Tidak sampai satu jam, koran yang dijajakannya terjual habis di Alun-alun Kota Kediri. Masyarakat luas gempar setelah membaca berita itu. Lebih-lebih penduduk desa tempat tinggal pelaku. Bila dipersentasi, 99% penduduk desa tersebut tidak percaya sama sekali terhadap berita itu. Kabar tersebut laksana guntur di siang bolong di telinga, bahkan di dalam hati mereka.
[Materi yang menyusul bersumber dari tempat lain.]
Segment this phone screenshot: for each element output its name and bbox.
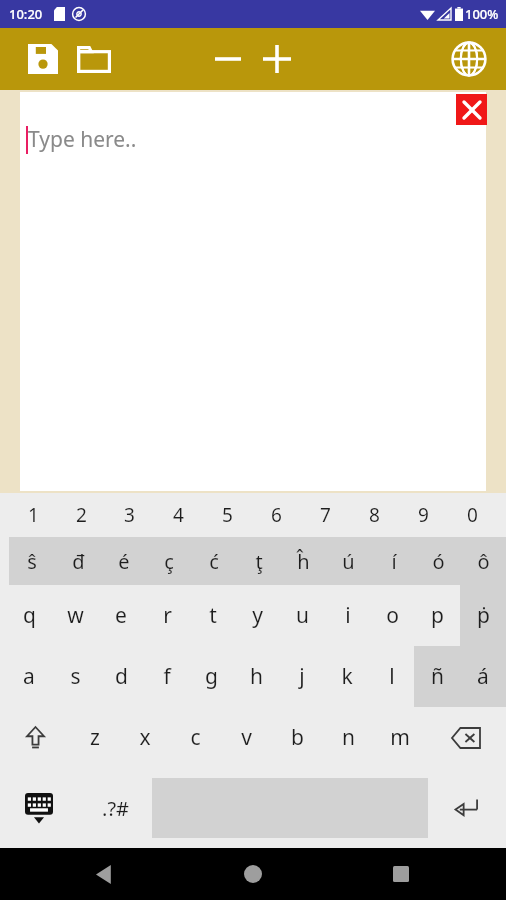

"Tidak mungkin Pak Tejo melakukan ini!," kata Kang Narto, tetangga yang tinggal berseberangan dengan rumah Pak Tejo, "Beliau itu tetangga saya yang baik sekali!," lanjutnya penuh keyakinan.
"Iya. Aku juga sama denganmu Kang Narto. Nonsens berita ini!," timpal Kang Parman yang rumahnya terletak 20 meter sebelah timur dari rumah Kang Narto.
"Ya, benar! Mustahil ini!," sergah Kang Jamal, tetangga Kang Parman, sambil meremas-remas judul berita itu dengan penuh emosi.
Yang lain malah menumpahkan kekesalannya kepada wartawan yang membuat berita itu. "Paling-paling ini berita bohong, fitnah, dan penuh sensasi! Wartawannya menulis ini supaya korannya laku keras! Ya to, Kang?!" begitu kata Kang Jakfar yang segera diamini oleh para tetangga Pak Tejo yang berkumpul secara dadakan di pos kamling di dekat rumah Pak Tejo.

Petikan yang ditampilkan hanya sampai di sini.